> _What this task involves_
Leave the pictures out and reproduce all the entries word for word.

> _Given data_

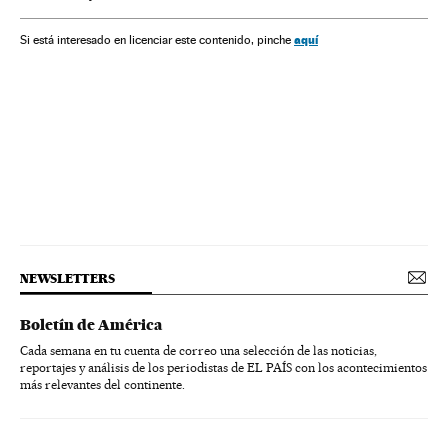
aquí
Si está interesado en licenciar este contenido, pinche
NEWSLETTERS
Boletín de América
Cada semana en tu cuenta de correo una selección de las noticias,
reportajes y análisis de los periodistas de EL PAÍS con los acontecimientos
más relevantes del continente.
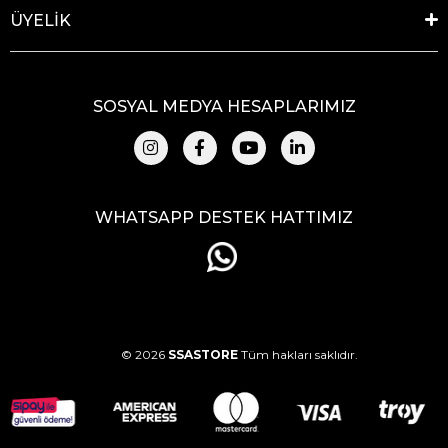
ÜYELİK
SOSYAL MEDYA HESAPLARIMIZ
WHATSAPP DESTEK HATTIMIZ
© 2026
SSASTORE
Tüm hakları saklıdır.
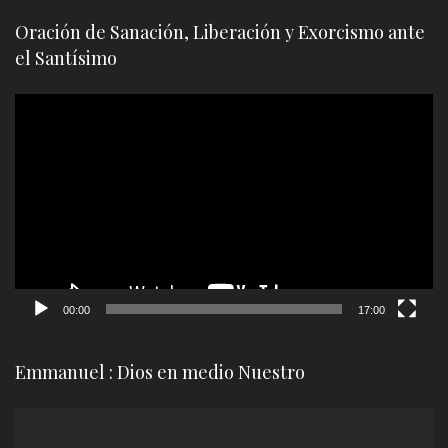
Oración de Sanación, Liberación y Exorcismo ante
el Santísimo
Reproductor
de
vídeo
00:00
17:00
Emmanuel : Dios en medio Nuestro
Reproductor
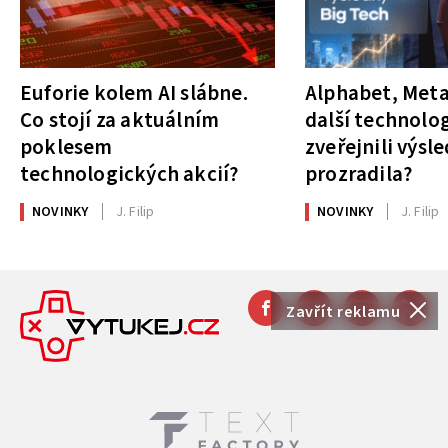
Euforie kolem AI slábne.
Alphabet, Meta
Co stojí za aktuálním
další technolog
poklesem
zveřejnili výsl
technologických akcií?
prozradila?
NOVINKY
J. Filip
NOVINKY
J. Filip
Zavřít reklamu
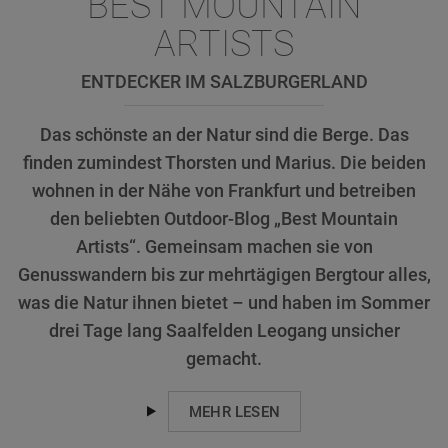
BEST MOUNTAIN
ARTISTS
ENTDECKER IM SALZBURGERLAND
Das schönste an der Natur sind die Berge. Das
finden zumindest Thorsten und Marius. Die beiden
wohnen in der Nähe von Frankfurt und betreiben
den beliebten Outdoor-Blog „Best Mountain
Artists“. Gemeinsam machen sie von
Genusswandern bis zur mehrtägigen Bergtour alles,
was die Natur ihnen bietet – und haben im Sommer
drei Tage lang Saalfelden Leogang unsicher
gemacht.
MEHR LESEN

> _Result of the task_
aquí
Si está interesado en licenciar este contenido, pinche
NEWSLETTERS
Boletín de América
Cada semana en tu cuenta de correo una selección de las noticias,
reportajes y análisis de los periodistas de EL PAÍS con los acontecimientos
más relevantes del continente.
ÜYELİK
SOSYAL MEDYA HESAPLARIMIZ
WHATSAPP DESTEK HATTIMIZ
© 2026
SSASTORE
Tüm hakları saklıdır.
Oración de Sanación, Liberación y Exorcismo ante
el Santísimo
Reproductor
de
vídeo
00:00
17:00
Emmanuel : Dios en medio Nuestro
Reproductor
Euforie kolem AI slábne.
Alphabet, Meta
Co stojí za aktuálním
další technolog
poklesem
zveřejnili výsl
technologických akcií?
prozradila?
NOVINKY
J. Filip
NOVINKY
J. Filip
Zavřít reklamu
BEST MOUNTAIN
ARTISTS
ENTDECKER IM SALZBURGERLAND
Das schönste an der Natur sind die Berge. Das
finden zumindest Thorsten und Marius. Die beiden
wohnen in der Nähe von Frankfurt und betreiben
den beliebten Outdoor-Blog „Best Mountain
Artists“. Gemeinsam machen sie von
Genusswandern bis zur mehrtägigen Bergtour alles,
was die Natur ihnen bietet – und haben im Sommer
drei Tage lang Saalfelden Leogang unsicher
gemacht.
MEHR LESEN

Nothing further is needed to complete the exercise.